Career prospects

Did you know 13a

Many biomedical scientists work for the NHS or private sector. Their modern laboratories are the hi-tech hubs of hospitals and at the cutting edge of healthcare. But if working in a general hospital laboratory isn’t for you, there are lots of other avenues to explore including:

  • teaching
  • drug testing
  • medicine
  • blood donation
  • veterinary diagnostics
  • food safety
  • the brewing industry
  • cancer screening
  • the armed forces
  • pharmaceutical research
  • journalism
  • sales and marketing
  • government advisory
  • and many more


Alternatively, you may decide to follow a career in research, forensic science or one of the other disciplines allied to the biomedical sciences

If travelling is your thing, you can use your training and skills in healthcare posts and projects around the world. Biomedical scientists are highly sought after for international healthcare projects in hospitals, schools and universities. You may want to become involved in voluntary work in developing countries on behalf of international bodies such as the World Health Organization or the Voluntary Service Overseas.

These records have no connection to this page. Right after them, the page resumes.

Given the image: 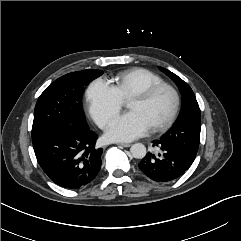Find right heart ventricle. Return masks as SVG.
Listing matches in <instances>:
<instances>
[{"label": "right heart ventricle", "instance_id": "e07e8e85", "mask_svg": "<svg viewBox=\"0 0 241 241\" xmlns=\"http://www.w3.org/2000/svg\"><path fill=\"white\" fill-rule=\"evenodd\" d=\"M161 82L163 79L158 74L144 68H133L120 72L114 78V87L122 100L126 101L145 88Z\"/></svg>", "mask_w": 241, "mask_h": 241}]
</instances>
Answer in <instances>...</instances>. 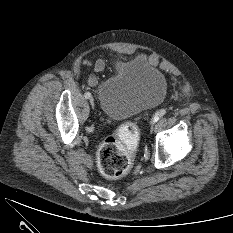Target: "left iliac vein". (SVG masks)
Wrapping results in <instances>:
<instances>
[{
	"instance_id": "left-iliac-vein-1",
	"label": "left iliac vein",
	"mask_w": 233,
	"mask_h": 233,
	"mask_svg": "<svg viewBox=\"0 0 233 233\" xmlns=\"http://www.w3.org/2000/svg\"><path fill=\"white\" fill-rule=\"evenodd\" d=\"M154 130V122L151 125V132Z\"/></svg>"
}]
</instances>
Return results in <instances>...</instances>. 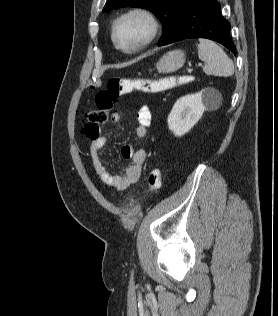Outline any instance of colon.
<instances>
[{
	"instance_id": "obj_1",
	"label": "colon",
	"mask_w": 278,
	"mask_h": 316,
	"mask_svg": "<svg viewBox=\"0 0 278 316\" xmlns=\"http://www.w3.org/2000/svg\"><path fill=\"white\" fill-rule=\"evenodd\" d=\"M179 81L176 78L165 80L110 78L106 88L100 90L95 96L96 108L83 114V121L85 122L84 132L94 135L99 131L100 125L108 121L109 113L115 107L119 96L134 90L154 93ZM161 185V171L158 168H153L148 174L147 190L149 193H156L161 188Z\"/></svg>"
}]
</instances>
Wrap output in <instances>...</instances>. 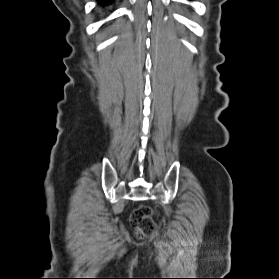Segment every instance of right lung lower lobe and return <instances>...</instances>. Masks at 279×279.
Instances as JSON below:
<instances>
[{
    "instance_id": "right-lung-lower-lobe-1",
    "label": "right lung lower lobe",
    "mask_w": 279,
    "mask_h": 279,
    "mask_svg": "<svg viewBox=\"0 0 279 279\" xmlns=\"http://www.w3.org/2000/svg\"><path fill=\"white\" fill-rule=\"evenodd\" d=\"M97 1L99 2V5H101V6H107L110 3L114 2V0H97Z\"/></svg>"
}]
</instances>
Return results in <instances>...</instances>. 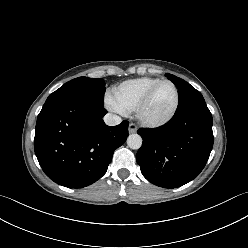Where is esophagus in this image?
<instances>
[{
	"mask_svg": "<svg viewBox=\"0 0 248 248\" xmlns=\"http://www.w3.org/2000/svg\"><path fill=\"white\" fill-rule=\"evenodd\" d=\"M128 131H129V133H136V131H137V126L134 124V123H130L129 124V127H128Z\"/></svg>",
	"mask_w": 248,
	"mask_h": 248,
	"instance_id": "34e87169",
	"label": "esophagus"
}]
</instances>
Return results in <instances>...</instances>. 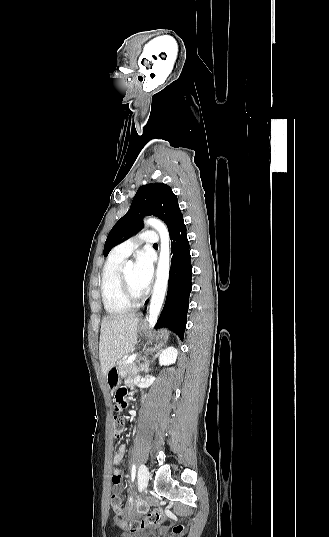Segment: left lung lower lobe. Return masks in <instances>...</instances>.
Instances as JSON below:
<instances>
[{"instance_id":"1","label":"left lung lower lobe","mask_w":329,"mask_h":537,"mask_svg":"<svg viewBox=\"0 0 329 537\" xmlns=\"http://www.w3.org/2000/svg\"><path fill=\"white\" fill-rule=\"evenodd\" d=\"M171 267L165 306L156 327H167L183 339L186 328L189 295L192 289V265L186 226L181 224L170 236Z\"/></svg>"}]
</instances>
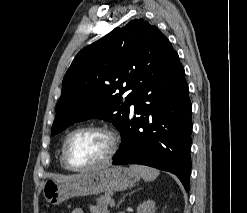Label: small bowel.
Returning <instances> with one entry per match:
<instances>
[{
    "instance_id": "small-bowel-1",
    "label": "small bowel",
    "mask_w": 247,
    "mask_h": 213,
    "mask_svg": "<svg viewBox=\"0 0 247 213\" xmlns=\"http://www.w3.org/2000/svg\"><path fill=\"white\" fill-rule=\"evenodd\" d=\"M71 213H84V212L80 208H74ZM90 213H101V211L97 207L92 206L90 209Z\"/></svg>"
}]
</instances>
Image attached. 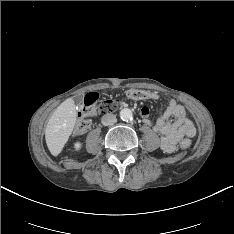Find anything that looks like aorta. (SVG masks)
<instances>
[{"instance_id": "1", "label": "aorta", "mask_w": 234, "mask_h": 234, "mask_svg": "<svg viewBox=\"0 0 234 234\" xmlns=\"http://www.w3.org/2000/svg\"><path fill=\"white\" fill-rule=\"evenodd\" d=\"M133 117V114H132V111L128 108H124L120 111V118L123 120V121H128L130 119H132Z\"/></svg>"}]
</instances>
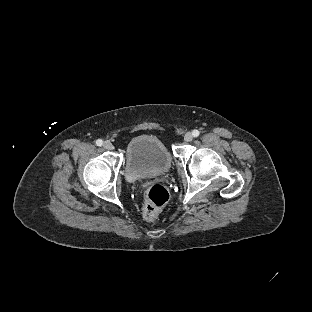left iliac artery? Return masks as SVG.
<instances>
[{
    "label": "left iliac artery",
    "instance_id": "44dca946",
    "mask_svg": "<svg viewBox=\"0 0 312 312\" xmlns=\"http://www.w3.org/2000/svg\"><path fill=\"white\" fill-rule=\"evenodd\" d=\"M199 131L198 130H193V132H192V135L194 136V137H198L199 136Z\"/></svg>",
    "mask_w": 312,
    "mask_h": 312
}]
</instances>
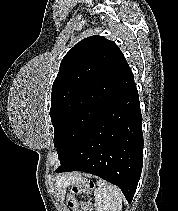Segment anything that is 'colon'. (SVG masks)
<instances>
[{
  "mask_svg": "<svg viewBox=\"0 0 178 211\" xmlns=\"http://www.w3.org/2000/svg\"><path fill=\"white\" fill-rule=\"evenodd\" d=\"M94 185L91 181L87 183H76L71 186L70 191L66 195L68 205L73 206L76 202V197L82 193L90 192Z\"/></svg>",
  "mask_w": 178,
  "mask_h": 211,
  "instance_id": "colon-1",
  "label": "colon"
}]
</instances>
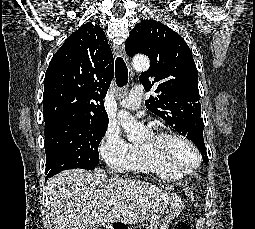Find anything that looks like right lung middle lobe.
I'll list each match as a JSON object with an SVG mask.
<instances>
[{
	"instance_id": "right-lung-middle-lobe-1",
	"label": "right lung middle lobe",
	"mask_w": 255,
	"mask_h": 229,
	"mask_svg": "<svg viewBox=\"0 0 255 229\" xmlns=\"http://www.w3.org/2000/svg\"><path fill=\"white\" fill-rule=\"evenodd\" d=\"M107 127V120L45 123L48 177L67 169H94L99 162L98 146Z\"/></svg>"
}]
</instances>
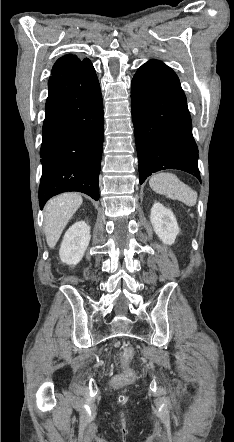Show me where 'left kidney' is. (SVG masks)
I'll list each match as a JSON object with an SVG mask.
<instances>
[{
    "label": "left kidney",
    "mask_w": 234,
    "mask_h": 442,
    "mask_svg": "<svg viewBox=\"0 0 234 442\" xmlns=\"http://www.w3.org/2000/svg\"><path fill=\"white\" fill-rule=\"evenodd\" d=\"M150 221L156 235L164 244L172 245L175 242L180 230L176 217L170 209L155 202L151 209Z\"/></svg>",
    "instance_id": "5707ae66"
}]
</instances>
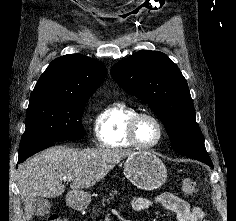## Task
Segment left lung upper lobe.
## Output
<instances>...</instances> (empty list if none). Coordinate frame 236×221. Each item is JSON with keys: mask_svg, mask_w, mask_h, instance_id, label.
Wrapping results in <instances>:
<instances>
[{"mask_svg": "<svg viewBox=\"0 0 236 221\" xmlns=\"http://www.w3.org/2000/svg\"><path fill=\"white\" fill-rule=\"evenodd\" d=\"M111 75L160 117L177 153L213 166L196 123L187 81L166 54L138 51L113 65Z\"/></svg>", "mask_w": 236, "mask_h": 221, "instance_id": "1", "label": "left lung upper lobe"}]
</instances>
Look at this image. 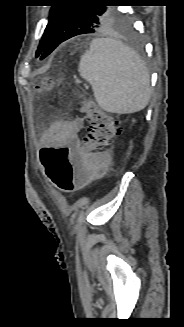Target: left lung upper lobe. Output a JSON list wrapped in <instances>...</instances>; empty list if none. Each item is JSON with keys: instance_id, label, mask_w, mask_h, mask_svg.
Listing matches in <instances>:
<instances>
[{"instance_id": "5c2ea615", "label": "left lung upper lobe", "mask_w": 184, "mask_h": 327, "mask_svg": "<svg viewBox=\"0 0 184 327\" xmlns=\"http://www.w3.org/2000/svg\"><path fill=\"white\" fill-rule=\"evenodd\" d=\"M61 17H63L64 26L78 34L94 33L96 30L111 24L127 25L126 15L116 12L108 6L87 4L52 6L48 24L36 51V57L43 52Z\"/></svg>"}]
</instances>
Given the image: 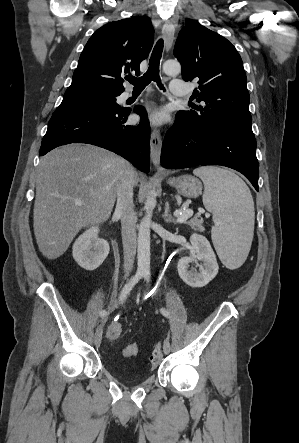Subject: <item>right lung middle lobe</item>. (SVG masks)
I'll return each mask as SVG.
<instances>
[{
    "mask_svg": "<svg viewBox=\"0 0 299 443\" xmlns=\"http://www.w3.org/2000/svg\"><path fill=\"white\" fill-rule=\"evenodd\" d=\"M119 95V93L95 88L69 87L64 94L61 104L90 106L103 110H117L120 108L116 103V97Z\"/></svg>",
    "mask_w": 299,
    "mask_h": 443,
    "instance_id": "1",
    "label": "right lung middle lobe"
}]
</instances>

For a varied and physically demanding career, the armed forces biomedical scientists the chance to use a variety of skills and apply them to different scenarios and settings around the world.  From setting up field hospitals to deal with the Ebola outbreak in Sierra Leone to working on a battleship off the coast of Bahrain, you’ll support medical teams across the armed forces with an essential clinical laboratory service.

Like any profession, you can get involved in professional activities where you can develop skills in media, politics, organising events and discussion groups, networking and professional representation and roles.